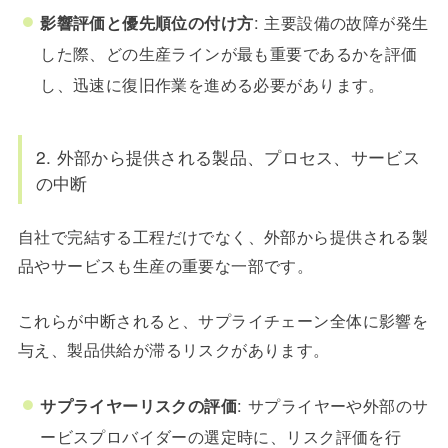
影響評価と優先順位の付け方
: 主要設備の故障が発生
した際、どの生産ラインが最も重要であるかを評価
し、迅速に復旧作業を進める必要があります。
2. 外部から提供される製品、プロセス、サービス
の中断
自社で完結する工程だけでなく、外部から提供される製
品やサービスも生産の重要な一部です。
これらが中断されると、サプライチェーン全体に影響を
与え、製品供給が滞るリスクがあります。
サプライヤーリスクの評価
: サプライヤーや外部のサ
ービスプロバイダーの選定時に、リスク評価を行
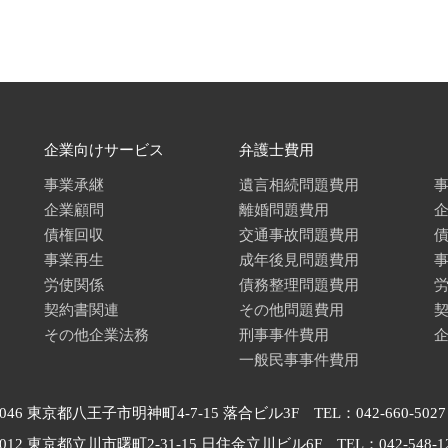
企業向けサービス
弁護士費用
事業承継
遺言相続問題費用
企業顧問
離婚問題費用
債権回収
交通事故問題費用
事業再生
成年後見問題費用
労使関係
債務整理問題費用
契約書関連
その他問題費用
その他企業法務
刑事事件費用
一般民事事件費用
0046 東京都八王子市明神町4-7-15 落合ビル3F TEL：042-660-5027
0012 東京都立川市曙町2-31-15 日住金立川ビル6F TEL：042-548-1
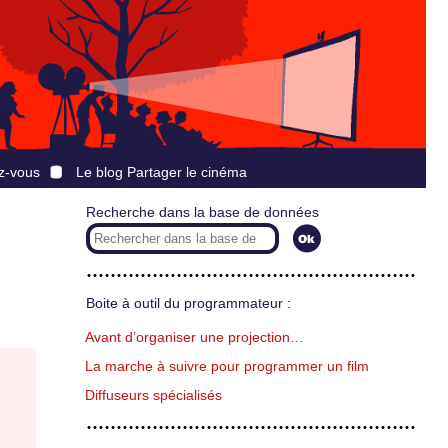
z-vous
Le blog Partager le cinéma
Recherche dans la base de données
Boite à outil du programmateur :
Avant d’organiser une projection…
La marche à suivre pour programmer un film
Diffuseurs spécialisés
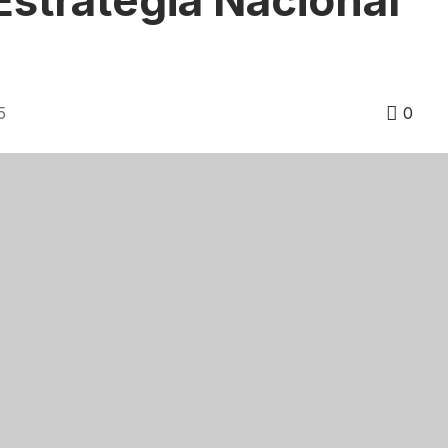
Estrategia Nacional
5
0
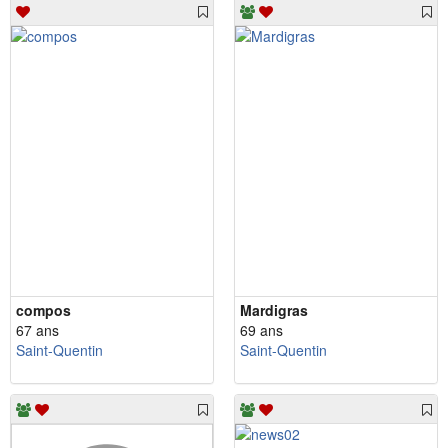
compos
Mardigras
67 ans
69 ans
Saint-Quentin
Saint-Quentin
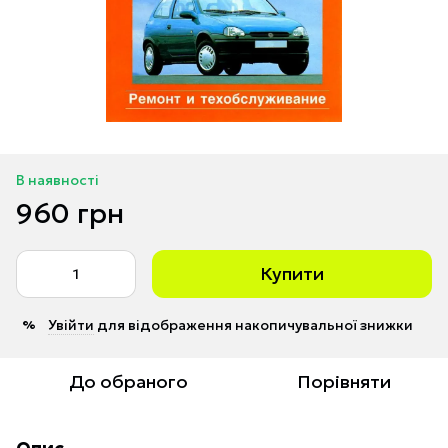
В наявності
960 грн
Купити
Увійти
для відображення накопичувальної знижки
%
До обраного
Порівняти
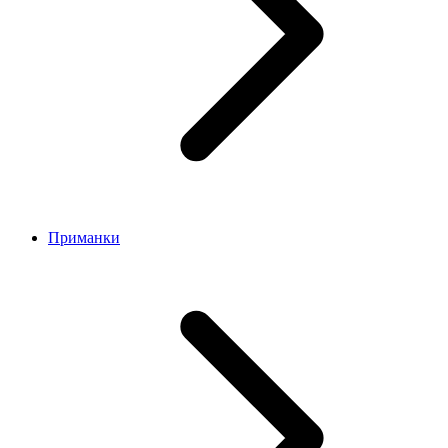
Приманки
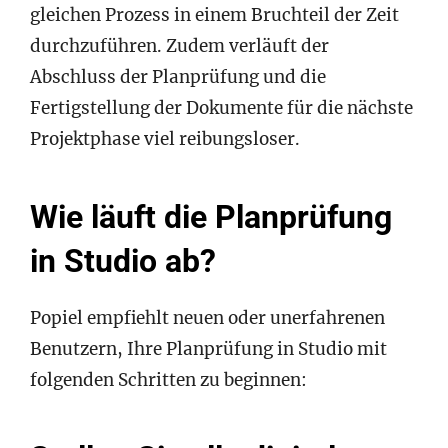
gleichen Prozess in einem Bruchteil der Zeit
durchzuführen. Zudem verläuft der
Abschluss der Planprüfung und die
Fertigstellung der Dokumente für die nächste
Projektphase viel reibungsloser.
Wie läuft die Planprüfung
in Studio ab?
Popiel empfiehlt neuen oder unerfahrenen
Benutzern, Ihre Planprüfung in Studio mit
folgenden Schritten zu beginnen:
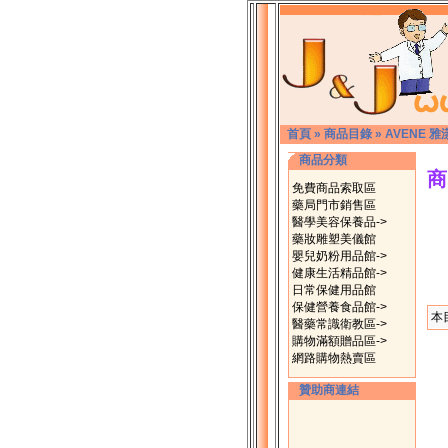
首頁
»
商品目錄
»
AVENE 雅
商品分類
商
免費商品索取區
藥局門市銷售區
醫學美容保養品->
藥妝雕塑美儀館
嬰兒奶粉用品館->
健康生活精品館->
日常保健用品館
保健營養食品館->
本
醫藥常識衛教區->
購物滿額贈品區->
網路購物熱賣區
贊助商連結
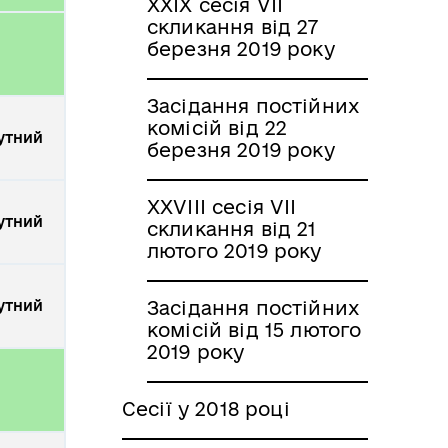
XXIX сесія VII
скликання від 27
березня 2019 року
Засідання постійних
комісій від 22
утний
березня 2019 року
XXVIII сесія VII
утний
скликання від 21
лютого 2019 року
утний
Засідання постійних
комісій від 15 лютого
2019 року
Сесії у 2018 році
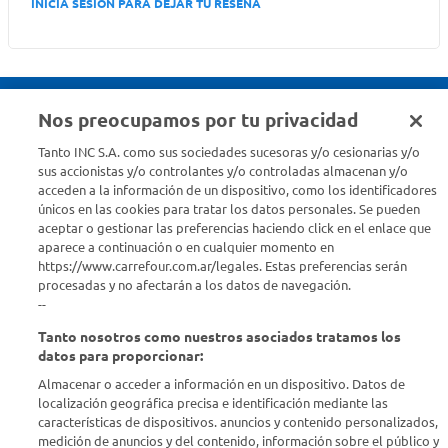
INICIA SESION PARA DEJAR TU RESEÑA
Nos preocupamos por tu privacidad
Seguinos en :
Tanto INC S.A. como sus sociedades sucesoras y/o cesionarias y/o
sus accionistas y/o controlantes y/o controladas almacenan y/o
acceden a la información de un dispositivo, como los identificadores
Estamos para ayudarte
únicos en las cookies para tratar los datos personales. Se pueden
aceptar o gestionar las preferencias haciendo click en el enlace que
¿Tenés una consulta? Comunicate con nosotros
acá
aparece a continuación o en cualquier momento en
https://www.carrefour.com.ar/legales. Estas preferencias serán
Descubrí Carrefour
procesadas y no afectarán a los datos de navegación.
--
Tanto nosotros como nuestros asociados tratamos los
Conocenos
datos para proporcionar:
Almacenar o acceder a información en un dispositivo. Datos de
Info útil
localización geográfica precisa e identificación mediante las
características de dispositivos. anuncios y contenido personalizados,
medición de anuncios y del contenido, información sobre el público y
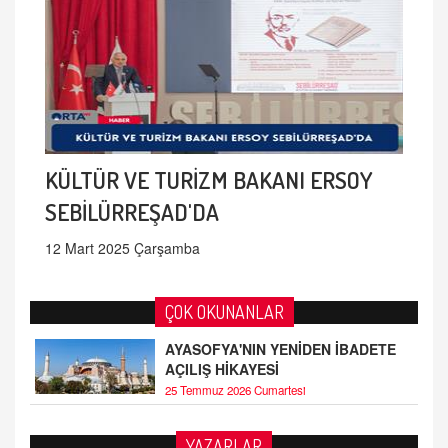
KÜLTÜR VE TURİZM BAKANI ERSOY
SEBİLÜRREŞAD'DA
12 Mart 2025 Çarşamba
ÇOK OKUNANLAR
AYASOFYA'NIN YENİDEN İBADETE
AÇILIŞ HİKAYESİ
25 Temmuz 2026 Cumartesi
YAZARLAR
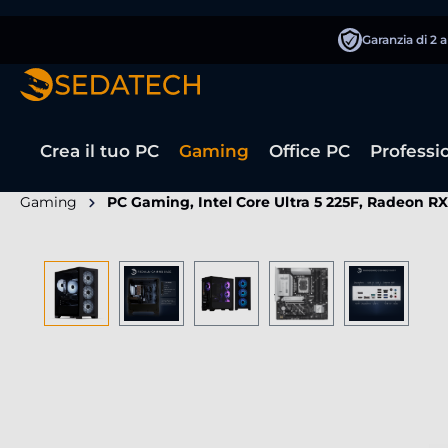
 ricerca
Passa alla navigazione principale
Garanzia di 2 
Crea il tuo PC
Gaming
Office PC
Professi
Gaming
PC Gaming, Intel Core Ultra 5 225F, Radeon R
Salta la galleria di immagini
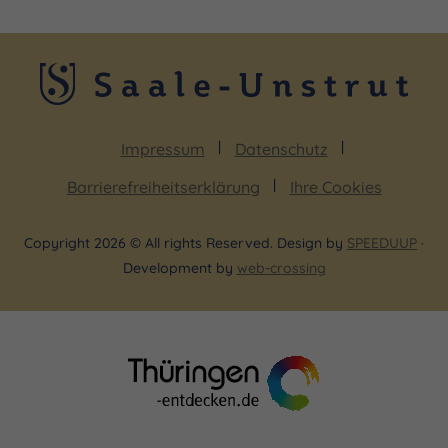
Impressum
Datenschutz
Barrierefreiheitserklärung
Ihre Cookies
Copyright 2026 © All rights Reserved. Design by
SPEEDUUP
·
Development by
web-crossing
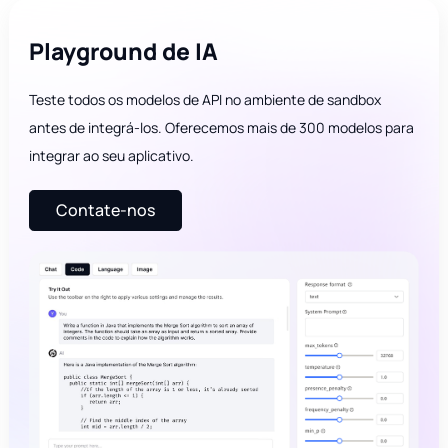
Playground de IA
Teste todos os modelos de API no ambiente de sandbox
antes de integrá-los. Oferecemos mais de 300 modelos para
integrar ao seu aplicativo.
Contate-nos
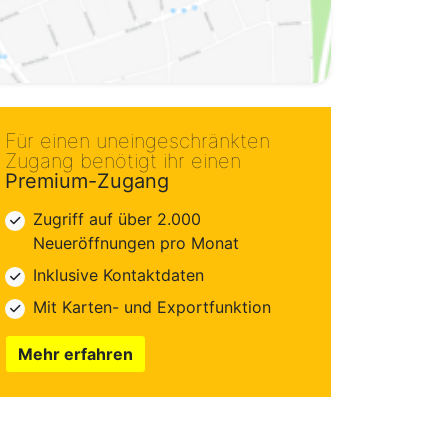
Für einen uneingeschränkten
Zugang benötigt ihr einen
Premium-Zugang
Zugriff auf über 2.000
Neueröffnungen pro Monat
Inklusive Kontaktdaten
Mit Karten- und Exportfunktion
Mehr erfahren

+---+

ABOUT THIS EXERCISE
Write out the lines of the material above exactly, from its first line through the line that contains "0046 東京都八王子市明神町4-7-15 落合ビル3F TEL：042-660-5027", so that no picture appears in the copy.

YOUR RESPONSE
影響評価と優先順位の付け方
: 主要設備の故障が発生
した際、どの生産ラインが最も重要であるかを評価
し、迅速に復旧作業を進める必要があります。
2. 外部から提供される製品、プロセス、サービス
の中断
自社で完結する工程だけでなく、外部から提供される製
品やサービスも生産の重要な一部です。
これらが中断されると、サプライチェーン全体に影響を
与え、製品供給が滞るリスクがあります。
サプライヤーリスクの評価
: サプライヤーや外部のサ
ービスプロバイダーの選定時に、リスク評価を行
企業向けサービス
弁護士費用
事業承継
遺言相続問題費用
企業顧問
離婚問題費用
債権回収
交通事故問題費用
事業再生
成年後見問題費用
労使関係
債務整理問題費用
契約書関連
その他問題費用
その他企業法務
刑事事件費用
一般民事事件費用
0046 東京都八王子市明神町4-7-15 落合ビル3F TEL：042-660-5027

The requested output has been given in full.